* Task instructions *
Return each line of the listing that has the word "Kartuschen" in it.

* Records to process *

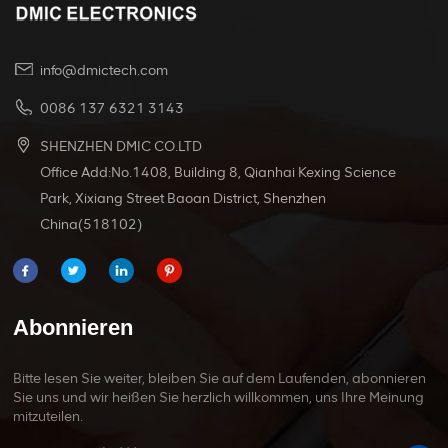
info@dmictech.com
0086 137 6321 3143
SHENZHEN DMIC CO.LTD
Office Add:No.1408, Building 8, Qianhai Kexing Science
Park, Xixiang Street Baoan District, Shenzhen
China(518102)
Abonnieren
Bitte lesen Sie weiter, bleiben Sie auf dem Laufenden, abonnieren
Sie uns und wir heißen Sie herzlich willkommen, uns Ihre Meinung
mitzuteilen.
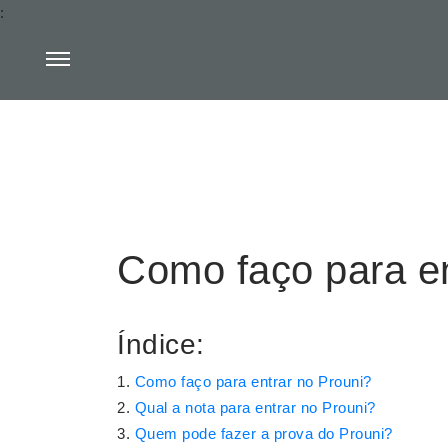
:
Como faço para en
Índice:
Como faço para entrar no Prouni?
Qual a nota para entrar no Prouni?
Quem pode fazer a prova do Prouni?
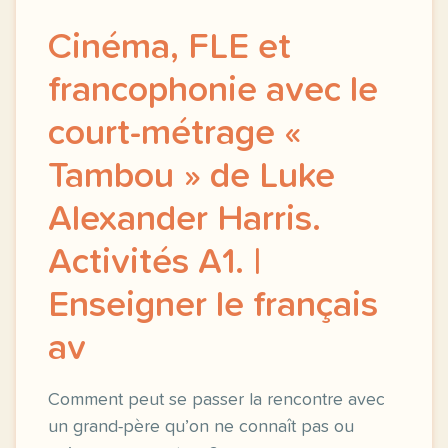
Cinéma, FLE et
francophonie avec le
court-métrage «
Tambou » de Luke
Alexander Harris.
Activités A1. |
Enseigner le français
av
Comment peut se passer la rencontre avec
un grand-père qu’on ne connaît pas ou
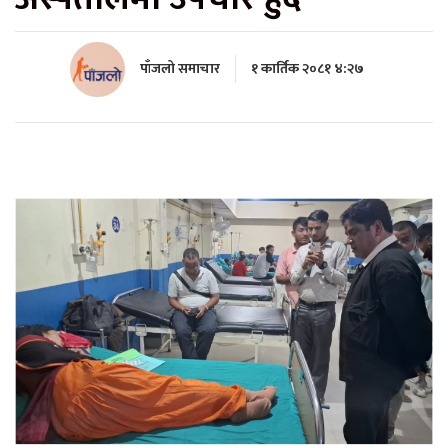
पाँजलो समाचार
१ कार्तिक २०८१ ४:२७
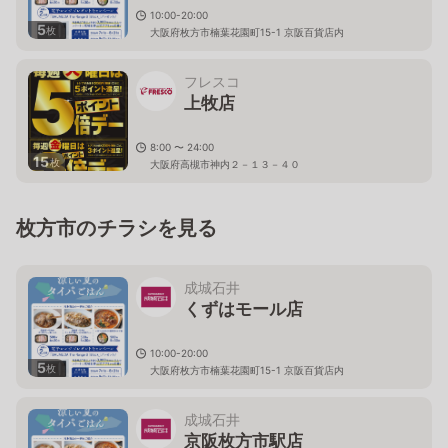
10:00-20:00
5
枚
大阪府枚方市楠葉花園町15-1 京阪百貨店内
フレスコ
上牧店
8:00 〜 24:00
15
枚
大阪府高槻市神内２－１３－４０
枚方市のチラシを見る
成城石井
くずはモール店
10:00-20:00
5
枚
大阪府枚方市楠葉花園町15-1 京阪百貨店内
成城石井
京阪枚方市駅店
...
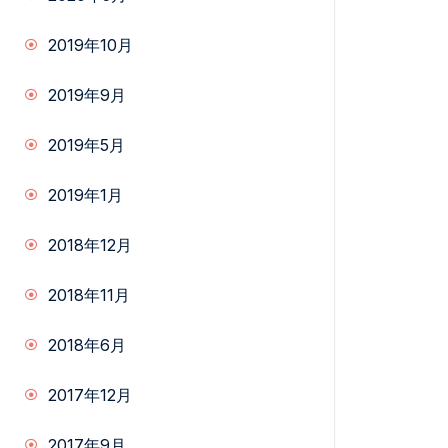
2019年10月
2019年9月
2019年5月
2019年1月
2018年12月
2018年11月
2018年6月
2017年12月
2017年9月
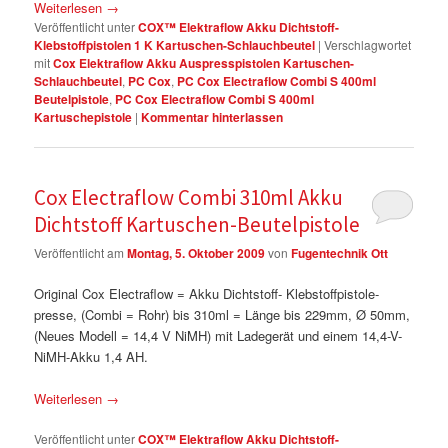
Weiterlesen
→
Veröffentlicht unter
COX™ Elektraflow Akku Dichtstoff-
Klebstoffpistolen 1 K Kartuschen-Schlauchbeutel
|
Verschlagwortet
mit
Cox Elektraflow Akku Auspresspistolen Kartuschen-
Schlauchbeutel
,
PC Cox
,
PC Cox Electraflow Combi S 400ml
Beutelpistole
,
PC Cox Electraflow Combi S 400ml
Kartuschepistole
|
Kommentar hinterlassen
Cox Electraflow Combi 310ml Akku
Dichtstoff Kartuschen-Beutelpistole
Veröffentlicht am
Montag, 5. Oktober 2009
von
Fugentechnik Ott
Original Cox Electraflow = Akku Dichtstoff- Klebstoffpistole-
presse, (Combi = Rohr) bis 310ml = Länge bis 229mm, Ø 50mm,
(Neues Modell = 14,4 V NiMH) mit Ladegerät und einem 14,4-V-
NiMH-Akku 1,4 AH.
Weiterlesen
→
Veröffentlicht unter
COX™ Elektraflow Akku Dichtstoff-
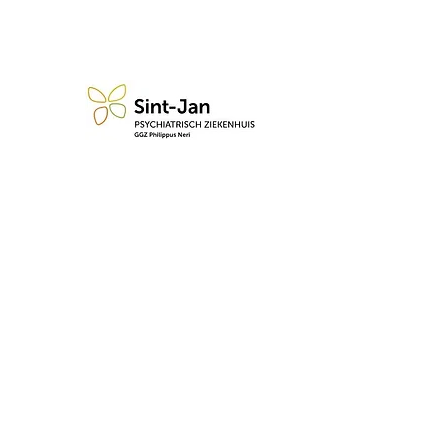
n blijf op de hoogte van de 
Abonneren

* Solution *
Klebstoffpistolen 1 K Kartuschen-Schlauchbeutel
Cox Elektraflow Akku Auspresspistolen Kartuschen-
Dichtstoff Kartuschen-Beutelpistole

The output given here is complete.